Take it from someone who was fed up to the friggin hilt a little while ago and said f*ck it, ME. Hunting is more important to me than these squabbles that take place here often on a daily basis. I let things get to me and forgot that if you engage in a fair discussion and agree to disagree, in the end you are still a member of a fairly exclusive group, Hunters. We are not all a bunch of robots that are going to agree all the time, if we did it would scare the he!! out of me.

The thing that makes me crazy is the lack of compassion we sometimes have for fellow hunters that want to come to ND and experience what we sometimes take for granted, North Dakotas fantastic hunting opportunities.

I have a question for some of you younger guys. How many of you are planning on staying in ND after you get your degree, and how many of you that are planning to leave after you graduate are the ones giving some of the NR guest hunter a hard time? Think about it for a second or two? Could the shoe be on the other foot in the not to distant future?

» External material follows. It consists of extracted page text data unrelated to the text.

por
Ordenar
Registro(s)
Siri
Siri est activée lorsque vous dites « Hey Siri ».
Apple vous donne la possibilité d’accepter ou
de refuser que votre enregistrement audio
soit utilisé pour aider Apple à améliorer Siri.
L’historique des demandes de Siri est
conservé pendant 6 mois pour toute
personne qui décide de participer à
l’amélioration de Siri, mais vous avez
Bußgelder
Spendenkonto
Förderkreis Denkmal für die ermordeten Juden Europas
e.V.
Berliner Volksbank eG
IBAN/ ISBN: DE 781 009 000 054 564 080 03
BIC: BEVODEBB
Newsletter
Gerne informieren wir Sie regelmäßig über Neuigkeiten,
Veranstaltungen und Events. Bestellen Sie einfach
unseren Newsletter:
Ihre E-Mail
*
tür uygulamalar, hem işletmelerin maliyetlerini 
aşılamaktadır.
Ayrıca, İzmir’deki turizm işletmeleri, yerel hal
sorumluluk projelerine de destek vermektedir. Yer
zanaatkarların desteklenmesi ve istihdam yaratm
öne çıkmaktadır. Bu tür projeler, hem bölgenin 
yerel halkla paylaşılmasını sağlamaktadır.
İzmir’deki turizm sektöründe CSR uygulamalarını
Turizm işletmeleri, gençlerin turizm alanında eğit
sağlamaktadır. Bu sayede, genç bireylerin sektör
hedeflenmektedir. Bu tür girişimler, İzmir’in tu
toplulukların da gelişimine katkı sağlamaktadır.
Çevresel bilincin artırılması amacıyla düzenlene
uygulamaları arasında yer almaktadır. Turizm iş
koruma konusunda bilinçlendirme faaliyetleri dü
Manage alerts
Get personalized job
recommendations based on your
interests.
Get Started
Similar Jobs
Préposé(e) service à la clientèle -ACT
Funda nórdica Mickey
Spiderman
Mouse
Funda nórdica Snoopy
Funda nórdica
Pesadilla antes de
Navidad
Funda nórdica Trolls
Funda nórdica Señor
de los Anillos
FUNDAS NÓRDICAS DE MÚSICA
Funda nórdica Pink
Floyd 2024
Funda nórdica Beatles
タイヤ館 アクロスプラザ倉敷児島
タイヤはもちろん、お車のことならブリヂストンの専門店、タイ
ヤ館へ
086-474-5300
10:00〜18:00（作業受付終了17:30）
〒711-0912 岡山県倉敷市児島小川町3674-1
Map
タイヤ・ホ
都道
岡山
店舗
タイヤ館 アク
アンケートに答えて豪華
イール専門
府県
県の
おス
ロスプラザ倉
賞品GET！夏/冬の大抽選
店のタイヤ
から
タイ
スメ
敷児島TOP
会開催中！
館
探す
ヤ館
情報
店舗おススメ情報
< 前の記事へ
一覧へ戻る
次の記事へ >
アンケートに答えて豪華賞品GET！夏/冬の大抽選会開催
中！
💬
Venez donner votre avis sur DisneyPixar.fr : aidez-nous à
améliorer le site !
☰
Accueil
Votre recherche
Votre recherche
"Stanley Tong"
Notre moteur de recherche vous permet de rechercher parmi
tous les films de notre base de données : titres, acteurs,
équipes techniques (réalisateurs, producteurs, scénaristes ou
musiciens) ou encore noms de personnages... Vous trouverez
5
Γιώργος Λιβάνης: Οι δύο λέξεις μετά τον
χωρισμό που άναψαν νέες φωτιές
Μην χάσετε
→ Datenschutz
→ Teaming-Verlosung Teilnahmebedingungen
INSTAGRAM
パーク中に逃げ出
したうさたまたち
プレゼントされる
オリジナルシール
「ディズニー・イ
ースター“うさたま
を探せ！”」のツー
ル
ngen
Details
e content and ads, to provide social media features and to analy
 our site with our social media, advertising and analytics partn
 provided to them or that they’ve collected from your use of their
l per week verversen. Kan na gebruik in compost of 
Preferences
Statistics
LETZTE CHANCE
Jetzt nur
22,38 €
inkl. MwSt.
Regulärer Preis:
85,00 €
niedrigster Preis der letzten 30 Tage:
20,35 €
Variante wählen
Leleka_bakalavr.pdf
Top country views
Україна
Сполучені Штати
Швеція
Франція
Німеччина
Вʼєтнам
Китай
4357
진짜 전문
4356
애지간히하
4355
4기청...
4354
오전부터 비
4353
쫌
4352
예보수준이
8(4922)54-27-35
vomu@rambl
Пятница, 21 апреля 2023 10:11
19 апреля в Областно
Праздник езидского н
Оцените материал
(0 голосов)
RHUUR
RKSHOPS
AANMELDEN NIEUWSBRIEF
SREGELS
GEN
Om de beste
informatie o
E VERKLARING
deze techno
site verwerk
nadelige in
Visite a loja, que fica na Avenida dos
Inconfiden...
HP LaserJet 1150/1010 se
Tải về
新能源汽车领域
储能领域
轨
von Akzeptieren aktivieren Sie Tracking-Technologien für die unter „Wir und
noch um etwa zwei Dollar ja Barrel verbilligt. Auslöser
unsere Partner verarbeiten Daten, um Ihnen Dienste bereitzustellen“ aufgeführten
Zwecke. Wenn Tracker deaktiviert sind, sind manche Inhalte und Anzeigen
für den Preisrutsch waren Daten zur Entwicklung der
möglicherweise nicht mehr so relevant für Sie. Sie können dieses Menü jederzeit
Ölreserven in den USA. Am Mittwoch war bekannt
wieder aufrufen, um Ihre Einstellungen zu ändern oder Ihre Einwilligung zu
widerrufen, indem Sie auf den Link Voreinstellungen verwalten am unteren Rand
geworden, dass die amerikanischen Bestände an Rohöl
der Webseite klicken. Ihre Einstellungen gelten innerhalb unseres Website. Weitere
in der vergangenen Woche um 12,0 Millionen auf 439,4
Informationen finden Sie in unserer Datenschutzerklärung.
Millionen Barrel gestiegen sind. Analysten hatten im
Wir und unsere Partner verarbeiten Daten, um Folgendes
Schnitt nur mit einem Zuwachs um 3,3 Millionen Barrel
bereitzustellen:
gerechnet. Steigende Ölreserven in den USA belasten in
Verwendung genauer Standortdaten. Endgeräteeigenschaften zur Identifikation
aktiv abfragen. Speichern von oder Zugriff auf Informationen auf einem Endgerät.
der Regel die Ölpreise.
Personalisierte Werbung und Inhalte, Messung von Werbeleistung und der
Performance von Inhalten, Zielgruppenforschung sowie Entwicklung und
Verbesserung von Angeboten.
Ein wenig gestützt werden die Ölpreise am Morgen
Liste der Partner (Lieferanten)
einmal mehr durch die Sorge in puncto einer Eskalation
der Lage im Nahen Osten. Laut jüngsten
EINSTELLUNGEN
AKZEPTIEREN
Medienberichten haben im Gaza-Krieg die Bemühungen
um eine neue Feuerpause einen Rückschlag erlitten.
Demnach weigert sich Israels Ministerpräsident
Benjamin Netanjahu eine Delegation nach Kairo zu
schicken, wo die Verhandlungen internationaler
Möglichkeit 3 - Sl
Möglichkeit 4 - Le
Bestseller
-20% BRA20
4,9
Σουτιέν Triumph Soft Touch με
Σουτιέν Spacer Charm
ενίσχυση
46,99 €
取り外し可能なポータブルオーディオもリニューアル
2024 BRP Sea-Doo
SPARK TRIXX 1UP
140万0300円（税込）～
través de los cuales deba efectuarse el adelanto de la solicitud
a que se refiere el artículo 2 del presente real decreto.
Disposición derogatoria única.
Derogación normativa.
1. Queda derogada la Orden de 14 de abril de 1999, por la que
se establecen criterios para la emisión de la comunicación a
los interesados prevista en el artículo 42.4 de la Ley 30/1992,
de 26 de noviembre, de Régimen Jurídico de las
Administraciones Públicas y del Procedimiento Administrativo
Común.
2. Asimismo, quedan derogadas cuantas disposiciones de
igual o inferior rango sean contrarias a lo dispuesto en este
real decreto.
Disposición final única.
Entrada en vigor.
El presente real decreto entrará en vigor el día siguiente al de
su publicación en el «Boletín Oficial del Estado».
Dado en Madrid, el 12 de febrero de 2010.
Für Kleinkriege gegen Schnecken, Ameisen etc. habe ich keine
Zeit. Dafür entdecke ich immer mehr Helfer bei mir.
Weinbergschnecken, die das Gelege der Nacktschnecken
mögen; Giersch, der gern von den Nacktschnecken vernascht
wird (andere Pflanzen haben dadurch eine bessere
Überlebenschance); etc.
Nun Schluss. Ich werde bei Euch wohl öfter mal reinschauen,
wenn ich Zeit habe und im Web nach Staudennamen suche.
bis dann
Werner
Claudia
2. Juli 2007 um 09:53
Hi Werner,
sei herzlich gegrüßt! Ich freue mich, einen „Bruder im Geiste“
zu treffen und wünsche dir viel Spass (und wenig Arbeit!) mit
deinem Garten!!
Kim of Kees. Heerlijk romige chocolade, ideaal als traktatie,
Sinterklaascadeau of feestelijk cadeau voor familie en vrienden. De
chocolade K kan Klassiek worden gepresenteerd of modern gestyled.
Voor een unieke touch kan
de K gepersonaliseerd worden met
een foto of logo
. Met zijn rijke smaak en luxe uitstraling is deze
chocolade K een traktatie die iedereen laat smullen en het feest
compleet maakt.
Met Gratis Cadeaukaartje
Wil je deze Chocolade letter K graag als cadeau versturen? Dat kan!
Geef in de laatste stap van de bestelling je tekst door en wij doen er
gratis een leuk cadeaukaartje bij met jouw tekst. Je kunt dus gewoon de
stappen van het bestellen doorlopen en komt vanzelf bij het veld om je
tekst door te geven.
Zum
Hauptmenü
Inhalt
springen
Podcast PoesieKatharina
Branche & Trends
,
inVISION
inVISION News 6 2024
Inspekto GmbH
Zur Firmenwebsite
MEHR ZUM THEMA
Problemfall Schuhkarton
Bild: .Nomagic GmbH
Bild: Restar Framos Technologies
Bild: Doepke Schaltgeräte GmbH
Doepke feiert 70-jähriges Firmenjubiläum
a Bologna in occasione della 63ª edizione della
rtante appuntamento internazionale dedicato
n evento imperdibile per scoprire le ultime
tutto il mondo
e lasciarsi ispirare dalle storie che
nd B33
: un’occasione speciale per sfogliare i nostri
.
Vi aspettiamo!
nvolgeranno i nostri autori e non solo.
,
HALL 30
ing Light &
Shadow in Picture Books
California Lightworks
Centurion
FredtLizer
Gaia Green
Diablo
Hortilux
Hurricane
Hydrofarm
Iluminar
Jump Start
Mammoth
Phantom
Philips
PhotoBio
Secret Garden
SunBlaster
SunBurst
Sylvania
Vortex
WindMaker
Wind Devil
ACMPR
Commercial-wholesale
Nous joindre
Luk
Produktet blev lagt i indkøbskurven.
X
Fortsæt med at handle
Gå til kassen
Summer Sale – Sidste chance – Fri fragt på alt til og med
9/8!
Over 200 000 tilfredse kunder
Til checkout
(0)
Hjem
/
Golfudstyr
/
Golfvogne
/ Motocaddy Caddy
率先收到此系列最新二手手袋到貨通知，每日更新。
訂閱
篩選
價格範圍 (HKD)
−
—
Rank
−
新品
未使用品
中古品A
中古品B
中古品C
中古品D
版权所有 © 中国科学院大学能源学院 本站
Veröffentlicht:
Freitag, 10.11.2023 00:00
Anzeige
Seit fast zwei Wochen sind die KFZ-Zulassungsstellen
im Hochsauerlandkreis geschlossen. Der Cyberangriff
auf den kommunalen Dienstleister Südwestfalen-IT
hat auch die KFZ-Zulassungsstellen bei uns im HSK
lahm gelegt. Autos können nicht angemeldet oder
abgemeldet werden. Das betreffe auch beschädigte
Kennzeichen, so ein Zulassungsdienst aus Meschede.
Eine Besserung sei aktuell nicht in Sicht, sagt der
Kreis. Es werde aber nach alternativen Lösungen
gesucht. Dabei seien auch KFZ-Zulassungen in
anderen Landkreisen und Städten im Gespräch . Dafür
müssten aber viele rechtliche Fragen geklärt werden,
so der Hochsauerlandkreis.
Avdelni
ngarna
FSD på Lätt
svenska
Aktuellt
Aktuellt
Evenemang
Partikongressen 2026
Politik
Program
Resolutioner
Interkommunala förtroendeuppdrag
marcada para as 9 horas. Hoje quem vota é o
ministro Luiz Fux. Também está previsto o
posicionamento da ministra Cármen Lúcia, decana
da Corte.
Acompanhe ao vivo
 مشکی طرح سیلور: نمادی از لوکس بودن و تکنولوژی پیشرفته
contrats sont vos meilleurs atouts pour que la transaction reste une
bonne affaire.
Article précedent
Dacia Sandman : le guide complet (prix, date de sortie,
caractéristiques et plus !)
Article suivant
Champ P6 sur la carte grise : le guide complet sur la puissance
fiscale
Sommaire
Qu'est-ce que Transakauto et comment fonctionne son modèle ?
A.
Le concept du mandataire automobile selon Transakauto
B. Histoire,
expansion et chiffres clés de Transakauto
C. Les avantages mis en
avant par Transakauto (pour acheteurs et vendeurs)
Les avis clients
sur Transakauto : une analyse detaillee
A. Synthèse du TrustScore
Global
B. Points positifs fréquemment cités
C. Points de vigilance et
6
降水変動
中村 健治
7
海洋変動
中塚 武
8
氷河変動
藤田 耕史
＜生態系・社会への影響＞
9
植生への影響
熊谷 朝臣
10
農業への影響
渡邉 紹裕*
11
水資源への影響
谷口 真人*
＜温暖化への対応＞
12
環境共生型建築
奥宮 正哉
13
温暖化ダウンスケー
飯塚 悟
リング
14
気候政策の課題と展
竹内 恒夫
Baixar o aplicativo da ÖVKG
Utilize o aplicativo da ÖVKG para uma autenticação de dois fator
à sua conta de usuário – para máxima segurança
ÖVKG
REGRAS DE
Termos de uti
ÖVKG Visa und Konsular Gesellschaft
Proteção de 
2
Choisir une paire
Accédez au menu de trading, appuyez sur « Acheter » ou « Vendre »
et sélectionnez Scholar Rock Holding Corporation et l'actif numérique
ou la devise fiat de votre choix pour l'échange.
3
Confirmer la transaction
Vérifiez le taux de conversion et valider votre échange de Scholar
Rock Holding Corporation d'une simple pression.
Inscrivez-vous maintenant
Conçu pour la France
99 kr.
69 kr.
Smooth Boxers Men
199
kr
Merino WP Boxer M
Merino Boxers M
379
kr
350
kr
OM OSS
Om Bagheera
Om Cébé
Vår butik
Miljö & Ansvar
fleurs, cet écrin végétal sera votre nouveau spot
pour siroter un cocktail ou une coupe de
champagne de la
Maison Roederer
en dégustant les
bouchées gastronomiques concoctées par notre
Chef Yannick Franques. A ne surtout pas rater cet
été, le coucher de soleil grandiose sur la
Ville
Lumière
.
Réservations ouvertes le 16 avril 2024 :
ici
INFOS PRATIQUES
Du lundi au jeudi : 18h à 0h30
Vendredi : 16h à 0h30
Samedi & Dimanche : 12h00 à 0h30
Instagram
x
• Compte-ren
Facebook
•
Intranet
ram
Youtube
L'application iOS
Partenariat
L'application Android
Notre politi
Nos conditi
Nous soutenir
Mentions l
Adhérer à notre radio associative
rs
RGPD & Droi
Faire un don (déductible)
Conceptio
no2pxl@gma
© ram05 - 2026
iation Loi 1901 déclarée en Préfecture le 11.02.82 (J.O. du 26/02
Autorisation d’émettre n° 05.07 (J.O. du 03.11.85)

ND is known as a friendly place. People wave at you without having a clue who you are. Ever wonder why? I would be willing to wager that most everyone that has reached my age has had a random act of kindness by a fellow North Dakotan without ever knowing who that person was even if it was just a stop to roll down the window to ask you if everything is OK.

That being said do I think we need to mitigate pressure at times during the season? He!! yes!! Can we do it to a degree by trying to educate our visitors a little on the way we do things with regard to hunting North Dakota Style He!! yes!!! do we need to give GPS coordinates no! but I see no harm in giving general information. We North Dakotans were not all born with the all the information to make us successful hunters, someone taught us or we learned from our mistakes. I for one would rather have someone teach me something than make a mistake and wonder what the right way to do it really was, and make another mistake trying to figure it out.

Lighten up! answer questions if you want to help. If you do not want to help remember this "you are either part of the problem or part of the solution" you choose.

I am now officially off my soap box!!! 

Bob


----------



## BROWNDOG (Nov 2, 2004)

WELL said Bob :beer:


----------



## stevepike (Sep 14, 2002)

Doubtful you will actually leave as most who say they are going to don't. Either way, if you get "talked down" stay and enjoy. If you still jump, fine too.

Maybe Chris should deactivate the username when someone posts they are leaving and either make it unavailable (say "deceased" in their profile) or make it available to the next one who wants it? :wink:


----------



## GooseBuster3 (Mar 1, 2002)

"If you cant handle the heat in the kitchen get out". Thats the last thing I have got to say..


----------



## jhegg (May 29, 2004)

QuackAttack,

Ever try to type one handed while holding two of peanut butter toasts in the other hand? I'm doing it and it results in a big mess on your T-shirt!

But, on to more important things. I saw Bob Kellam get burnt out leading our Fargo Delta Waterfowl chapter through its initiation phase and first fundraiser. I still need to talk to him to see what happened (hear that Bob?) Nonetheless, Field Hunter took over and guided us through out first Youth Hunt (not in any way to belittle the efforts of Chris, Dean and Mike).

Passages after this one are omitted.